- **THE PROBLEM**: Whenever the word "Nangare" appears in a line of the listing, copy that line.

- **INPUT MATERIAL**:
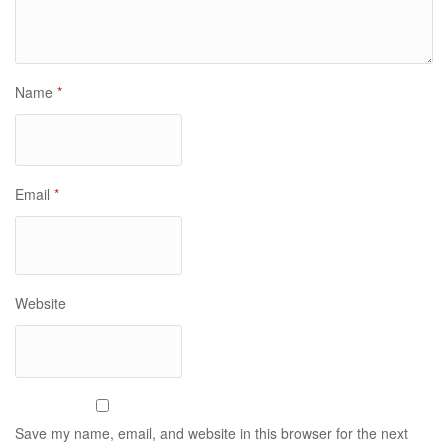
Name
*
Email
*
Website
Save my name, email, and website in this browser for the next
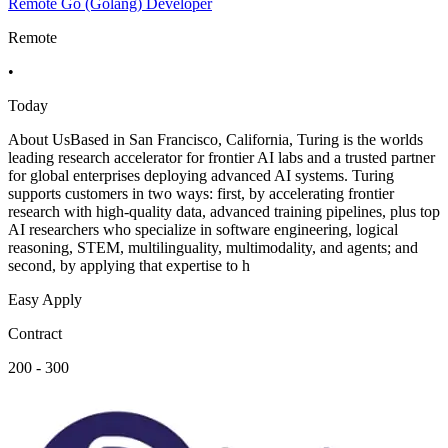
Remote Go (Golang) Developer
Remote
•
Today
About UsBased in San Francisco, California, Turing is the worlds
leading research accelerator for frontier AI labs and a trusted partner
for global enterprises deploying advanced AI systems. Turing
supports customers in two ways: first, by accelerating frontier
research with high-quality data, advanced training pipelines, plus top
AI researchers who specialize in software engineering, logical
reasoning, STEM, multilinguality, multimodality, and agents; and
second, by applying that expertise to h
Easy Apply
Contract
200 - 300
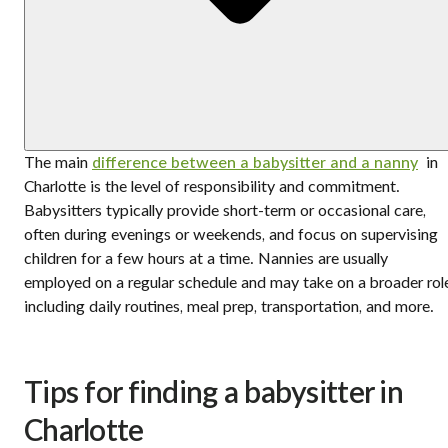
The main
difference between a babysitter and a nanny
in
Charlotte is the level of responsibility and commitment.
Babysitters typically provide short-term or occasional care,
often during evenings or weekends, and focus on supervising
children for a few hours at a time. Nannies are usually
employed on a regular schedule and may take on a broader rol
including daily routines, meal prep, transportation, and more.
Tips for finding a babysitter in
Charlotte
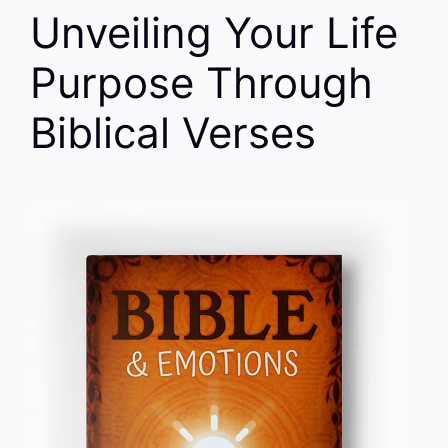
Unveiling Your Life
Purpose Through
Biblical Verses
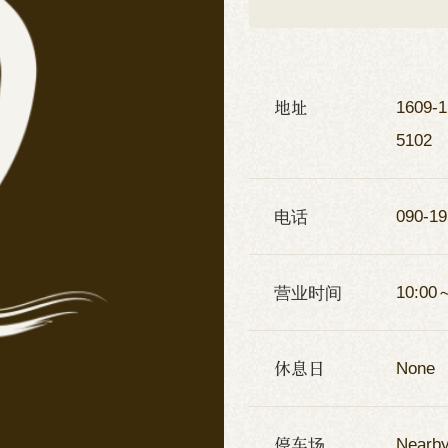
地址
1609-1
5102
电话
090-19
营业时间
10:00
休息日
None
停车场
Nearby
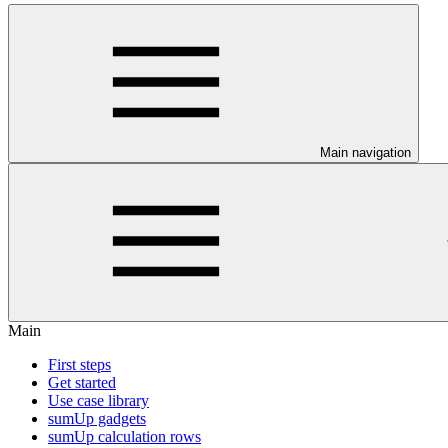
Main navigation
Main
First steps
Get started
Use case library
sumUp gadgets
sumUp calculation rows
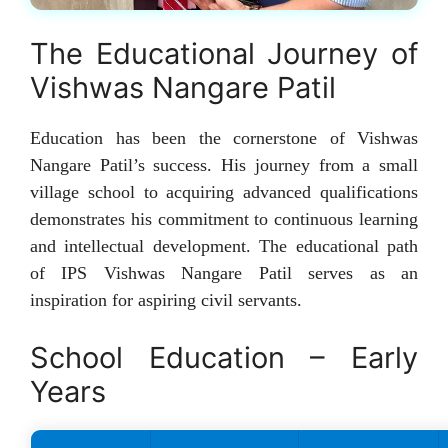
The Educational Journey of
Vishwas Nangare Patil
Education has been the cornerstone of Vishwas
Nangare Patil’s success. His journey from a small
village school to acquiring advanced qualifications
demonstrates his commitment to continuous learning
and intellectual development. The educational path
of IPS Vishwas Nangare Patil serves as an
inspiration for aspiring civil servants.
School Education – Early
Years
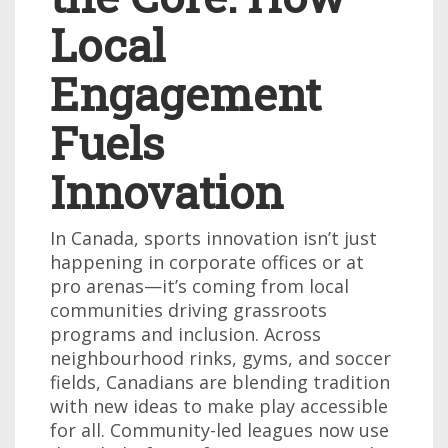
Local
Engagement
Fuels
Innovation
In Canada, sports innovation isn’t just
happening in corporate offices or at
pro arenas—it’s coming from local
communities driving grassroots
programs and inclusion. Across
neighbourhood rinks, gyms, and soccer
fields, Canadians are blending tradition
with new ideas to make play accessible
for all. Community-led leagues now use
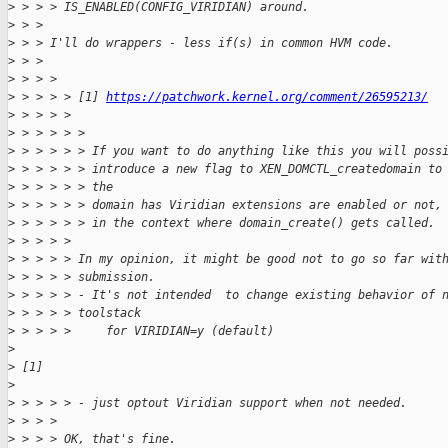
>
 > > > IS_ENABLED(CONFIG_VIRIDIAN) around.
>
 > > 
>
 > > I'll do wrappers - less if(s) in common HVM code.
>
 > > 
>
 > > > 
>
 > > > > [1] 
https://patchwork.kernel.org/comment/26595213/
>
 > > > > 
>
 > > > > > 
>
 > > > > > If you want to do anything like this you will poss
>
 > > > > > introduce a new flag to XEN_DOMCTL_createdomain to
>
 > > > > > the
>
 > > > > > domain has Viridian extensions are enabled or not,
>
 > > > > > in the context where domain_create() gets called.
>
 > > > > 
>
 > > > > In my opinion, it might be good not to go so far wit
>
 > > > > submission.
>
 > > > > - It's not intended  to change existing behavior of 
>
 > > > > toolstack
>
 > > > >     for VIRIDIAN=y (default)
>
>
 [1]
>
>
 > > > > - just optout Viridian support when not needed.
>
 > > > 
>
 > > > OK, that's fine.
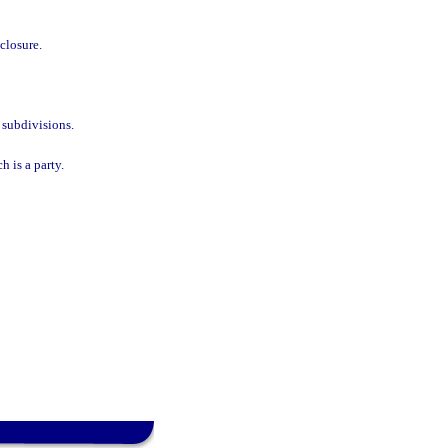
eclosure.
 subdivisions.
h is a party.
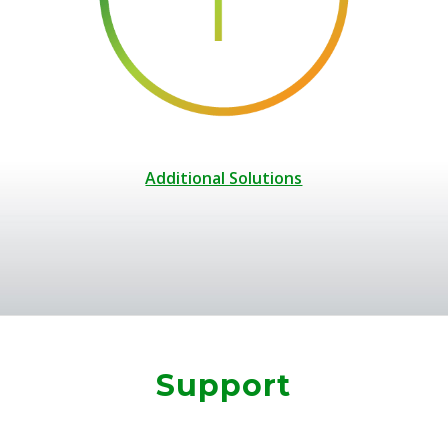
Additional Solutions
Support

- **THE ANSWER**:
Vishwas Nangare Patil
Nangare Patil’s success. His journey from a small
of IPS Vishwas Nangare Patil serves as an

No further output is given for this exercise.